Background: The discount rate is a key input for estimating the market value of a forest. Data collected in surveys of forest valuers from 1997 to 2017 indicate a reduction in implied discount rate (IDR) over time with lower IDRs for larger forests. The purpose of this study was to formally analyse these trends.

Methods: There are three steps to the analysis:
1. Relationships were developed for the IDR data from 1997 to 2017;
2. Further relationships were developed for IDR data from 2009 to 2017 for which forest size (i.e. net stocked area) rather than just size class is available; and
3. Detailed forest transaction data from 2011 to 2017 were used to develop a model to estimate average crop value from key variables including discount rate. This process allowed an analysis to confirm whether or not trends in discount rate with time and forest size were significant.

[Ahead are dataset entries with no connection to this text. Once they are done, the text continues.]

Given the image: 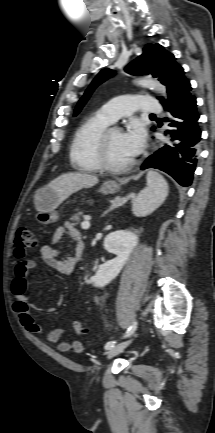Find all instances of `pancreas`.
Returning a JSON list of instances; mask_svg holds the SVG:
<instances>
[{"instance_id":"obj_1","label":"pancreas","mask_w":215,"mask_h":433,"mask_svg":"<svg viewBox=\"0 0 215 433\" xmlns=\"http://www.w3.org/2000/svg\"><path fill=\"white\" fill-rule=\"evenodd\" d=\"M82 215L81 212L73 215L70 220L74 222V225L78 224L80 222V216Z\"/></svg>"}]
</instances>
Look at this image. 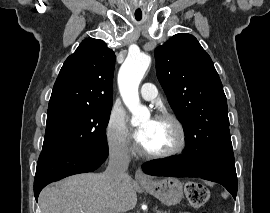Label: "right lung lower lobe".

Results: Analysis of the implied discount rate (IDR) revealed that the reduction over time is significant and that the discount rate for large forests (>10,000 ha) has declined more than for smaller forests. Analysis of data from 2009, for which forest size rather than size class is available, showed that forest area has a significant effect on IDR. Finally, the discount rate within the crop-value model, developed using transaction data collected since 2011, was found to vary with time and forest size; i.e. discount rate decreased as time or forest size increased.

Conclusions: Overall, it can be concluded that the discount rates implicit in New Zealand forest transactions have declined over time, with the scale of the reduction depending on forest size.